Produced in late 2006-early 2007, The Fourteen Minute Gap is the first short documentary I made. I had previously done short promotional pieces for my employ, the Mary Ferrell Foundation, but this was the first time I took an actual story from the Foundation’s archive (the MFF is a historical research site, specifically centered around the JFK Assassination and other controversial stories in modern American history) and made it into something alive.
In retrospect, what I was doing was my first stab at (very primitive) transmedia. The Fourteen Minute Gap was designed as a gateway into multiple stories in the Foundation’s archive. The story of the Gap, an erased Lyndon Johnson telephone call between the new president and J. Edgar Hoover, director of the FBI, on the morning after JFK’s murder in Dallas, opened up other rabbit holes like Lee Harvey Oswald’s trip to Mexico City and Lyndon Johnson’s strong-arming of what would become the Warren Commission (which found that Oswald acted alone – for the record, I don’t believe that for a second). I intended there to be other shorts from this film, but unfortunately, I never had the time or money to make them.

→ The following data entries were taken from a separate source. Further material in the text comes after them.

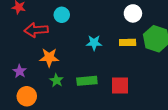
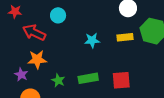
red arrow: (36, 30) -> (34, 32), turned 35
orange star: (49, 57) -> (37, 59), moved

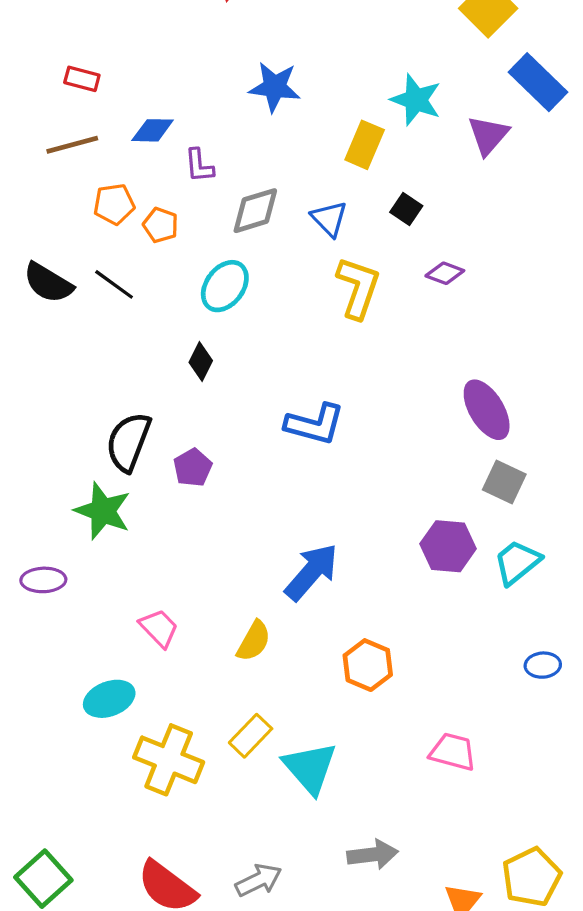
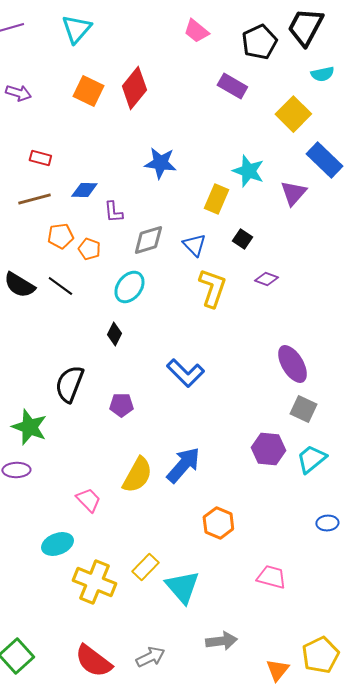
blue L-shape: (315, 424) -> (185, 373), turned 30
purple pentagon: (193, 468) -> (121, 405), moved, turned 30
green star: (103, 511) -> (29, 427), moved
yellow semicircle: (254, 641) -> (137, 475), moved, size x1.4

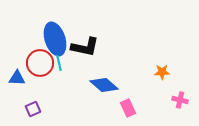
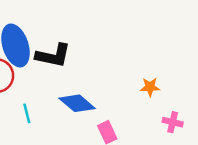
cyan line: (59, 63) -> (27, 113), moved

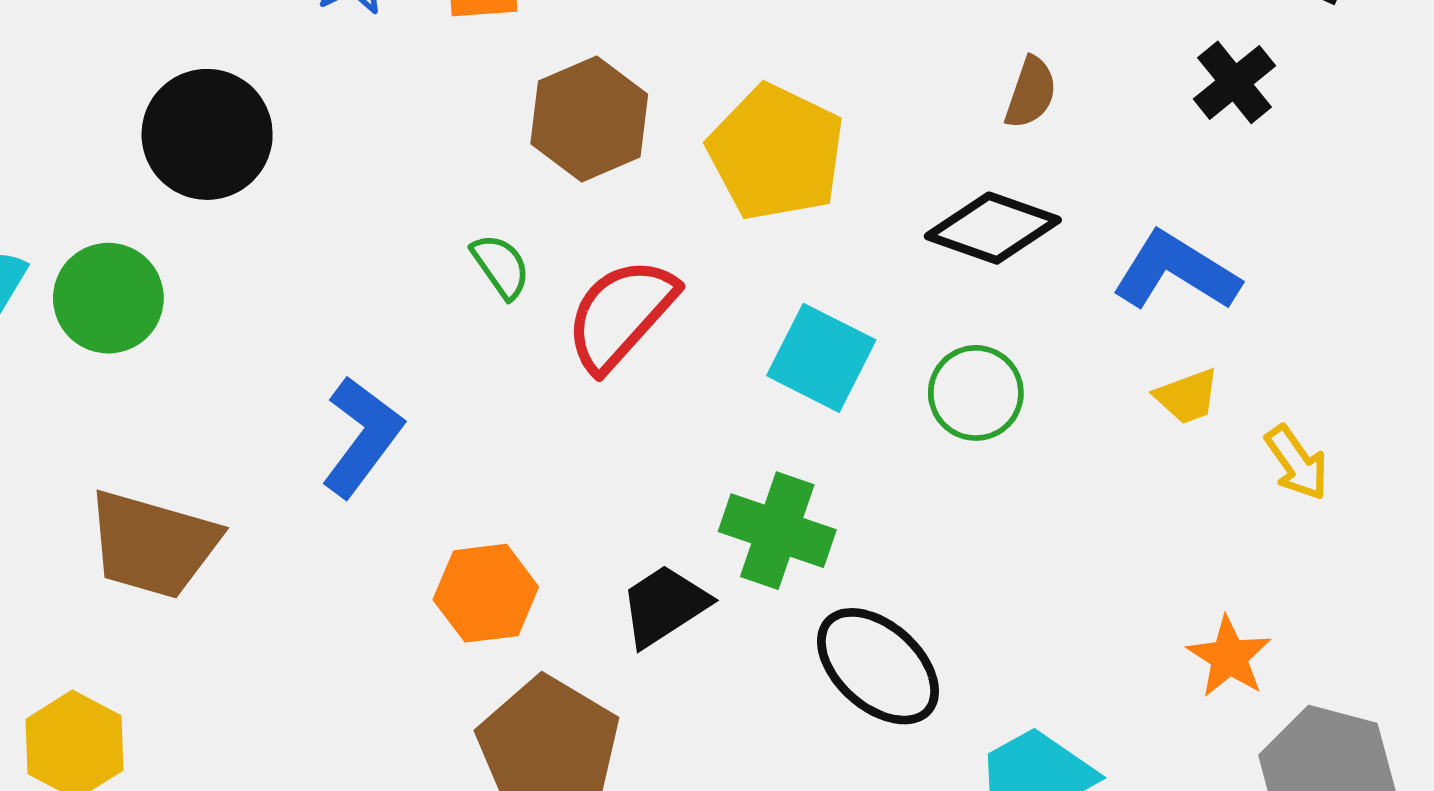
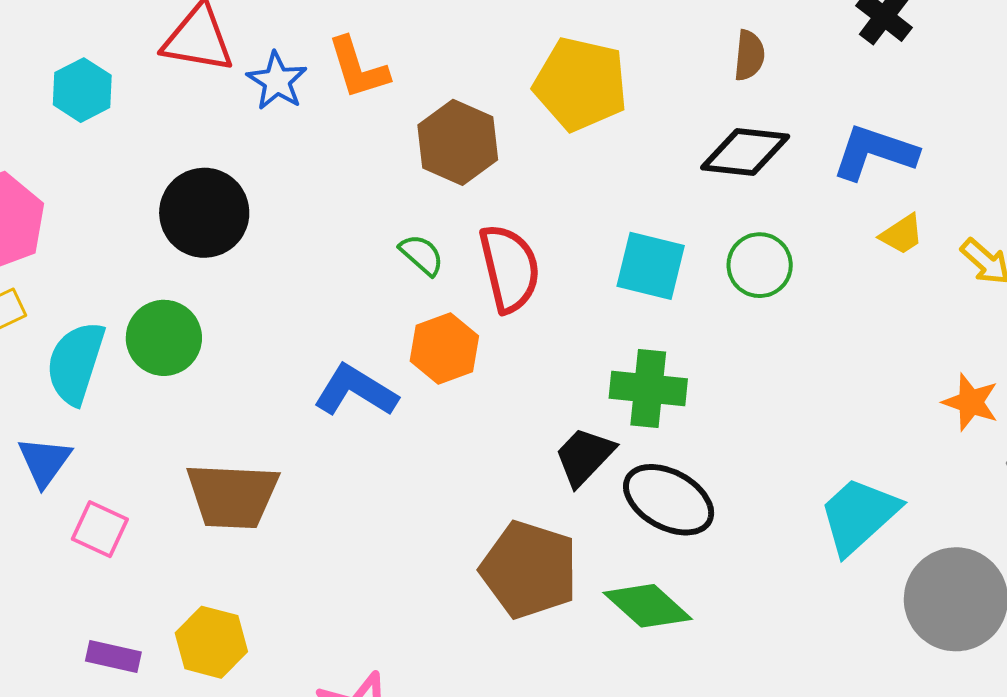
yellow pentagon: (776, 153) -> (581, 84), moved
red semicircle: (621, 314) -> (509, 268), turned 138
blue L-shape: (362, 437) -> (356, 391), turned -82
orange hexagon: (486, 593) -> (444, 349), moved
black ellipse: (878, 666) -> (669, 500), moved

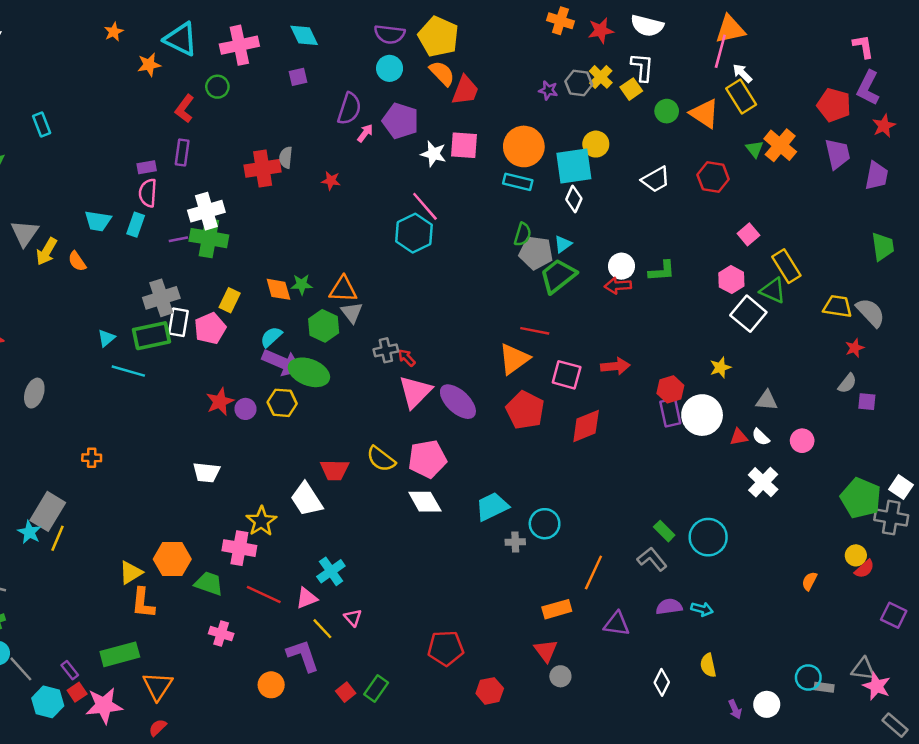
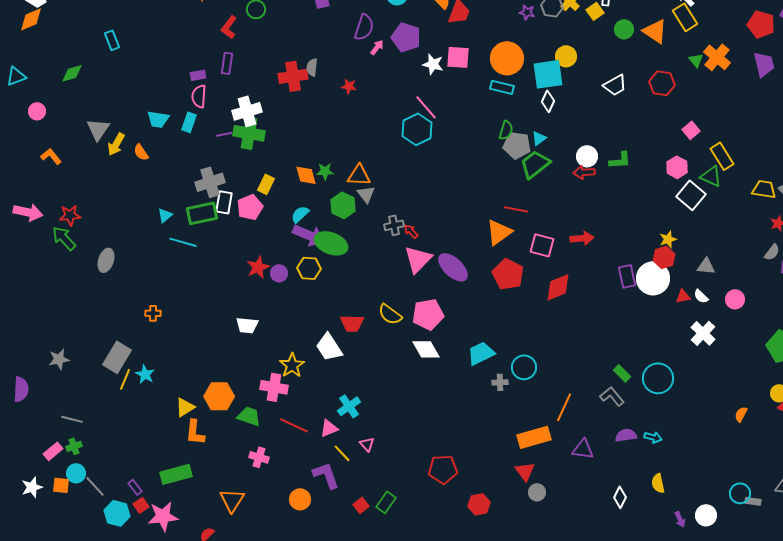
red hexagon: (670, 389) -> (664, 257), moved
cyan star: (29, 532) -> (145, 374), moved
orange rectangle: (557, 609) -> (534, 437), size x1.4
orange triangle: (158, 686) -> (232, 500), moved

What I set out to do was to avoid the History Channel “survey” course of the Kennedy assassination. Every program centers around the question, “was there a conspiracy to kill Kennedy,” and offers both sides of the story, without really saying anything or going too deep into the political ramifications of the event (more than just bullets and forensics). I operated with the idea that I don’t care who killed Kennedy. I was more interested in the why, the political climate of the time, and telling a story that was a microcosm not of the politics of stage or icons, but of men with power doing stupid things and covering up their screw-ups.
Speaking of screw-ups, whoever erased this call has nothing on Rosemary Woods (of the more famous Nixon 18-minute gap). While they erased the audio of the call, they didn’t destroy the transcript, which provided most of the material and structure of the film itself.
The other important element of The Gap was that my colleague at the Foundation, Rex Bradford, was the one to discover this particular conversation had been erased. For two years, Rex had engaged the LBJ Library back and forth until finally, they admitted that the tape had been purposefully erased. When Rex tried to take this story to the media – with irrefutable evidence and confession – he was told by USA Today, “my editor keeps telling me to write good news, and I don’t think this qualifies.”
With the human element of Rex’s discovery, and the story of Oswald mixing together, I was able to construct the film with two parallel narratives, of Rex’s tale about his discovery of the erasure and the story of Oswald’s trip to Mexico City, ultimately tying both together in the end when I revealed the audio and transcript of the call in a minute-long sequence using image, type, and tape hiss.
My budget for this film was one hundred dollars. I couldn’t afford the rights to any footage of Kennedy, so I had to use entirely public domain footage, stringing it together to make some sort of narrative. My initial plan was to have the entire Oswald story told through phone calls and image without narration, but I was shot down on that – possibly for the better.
This project was a crash course in editing. I had to learn to assemble what was essential a documentary collage, making it emotional, intriguing, and factually accurate, while at the same time making it accessible to anyone with a passing interest in history. It was no easy feat, but in the end, I’m proud of the film. Would I change things now? Oh hell yes. This film is nearly five years old. But, it does tell a good story, premiered in Dallas and Prague in 2007, and still gets comments on YouTube (even though I’ve done nothing to promote it in over three years).
What was the most important thing I learned and hoped to convey with this film? That history is NOT a survey course. It’s living, breathing, and shapes today more than we give it credit for. It may be cliché, but it’s true: those who don’t study the past are doomed to repeat its mistakes.
This was just my little part of making the past a good yarn.